#### [Problem requirements]
Each entry that follows is to be retyped exactly. Pictures do not belong in the copy.

#### [Exercise inputs]
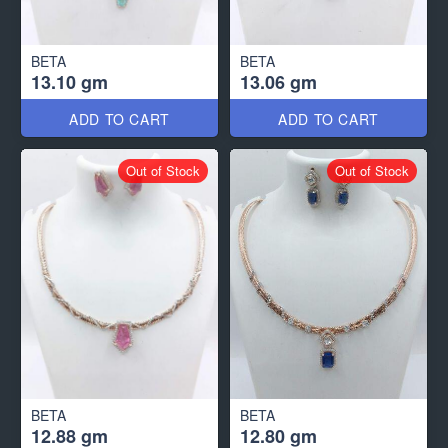
BETA
BETA
13.10 gm
13.06 gm
ADD TO CART
ADD TO CART
Out of Stock
Out of Stock
BETA
BETA
12.88 gm
12.80 gm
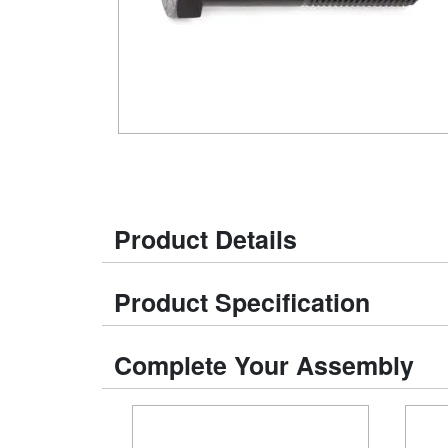
Product Details
Product Specification
Complete Your Assembly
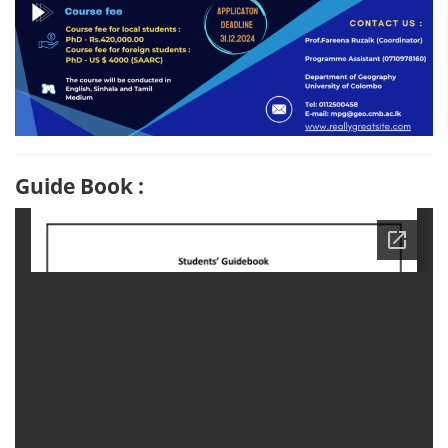
Guide Book :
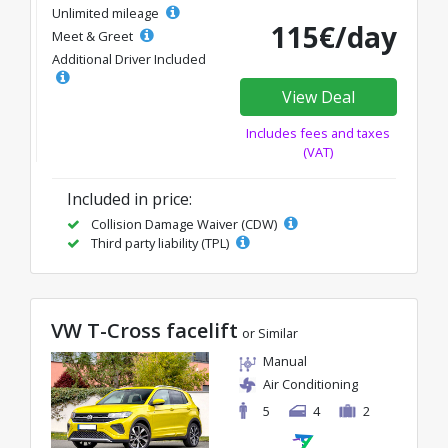
Unlimited mileage
115€/day
Meet & Greet
Additional Driver Included
View Deal
Includes fees and taxes
(VAT)
Included in price:
Collision Damage Waiver (CDW)
Third party liability (TPL)
VW T-Cross facelift
or Similar
Manual
Air Conditioning
5
4
2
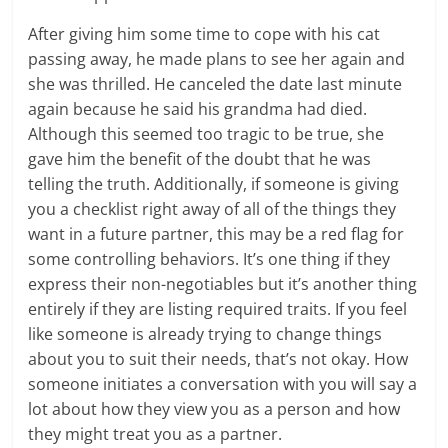
After giving him some time to cope with his cat
passing away, he made plans to see her again and
she was thrilled. He canceled the date last minute
again because he said his grandma had died.
Although this seemed too tragic to be true, she
gave him the benefit of the doubt that he was
telling the truth. Additionally, if someone is giving
you a checklist right away of all of the things they
want in a future partner, this may be a red flag for
some controlling behaviors. It’s one thing if they
express their non-negotiables but it’s another thing
entirely if they are listing required traits. If you feel
like someone is already trying to change things
about you to suit their needs, that’s not okay. How
someone initiates a conversation with you will say a
lot about how they view you as a person and how
they might treat you as a partner.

#### [Answer box]
BETA
BETA
13.10 gm
13.06 gm
ADD TO CART
ADD TO CART
Out of Stock
Out of Stock
BETA
BETA
12.88 gm
12.80 gm
Product Details
Product Specification
Complete Your Assembly
Guide Book :
Unlimited mileage
115€/day
Meet & Greet
Additional Driver Included
View Deal
Includes fees and taxes
(VAT)
Included in price:
Collision Damage Waiver (CDW)
Third party liability (TPL)
VW T-Cross facelift
or Similar
Manual
Air Conditioning
5
4
2
After giving him some time to cope with his cat
passing away, he made plans to see her again and
she was thrilled. He canceled the date last minute
again because he said his grandma had died.
Although this seemed too tragic to be true, she
gave him the benefit of the doubt that he was
telling the truth. Additionally, if someone is giving
you a checklist right away of all of the things they
want in a future partner, this may be a red flag for
some controlling behaviors. It’s one thing if they
express their non-negotiables but it’s another thing
entirely if they are listing required traits. If you feel
like someone is already trying to change things
about you to suit their needs, that’s not okay. How
someone initiates a conversation with you will say a
lot about how they view you as a person and how
they might treat you as a partner.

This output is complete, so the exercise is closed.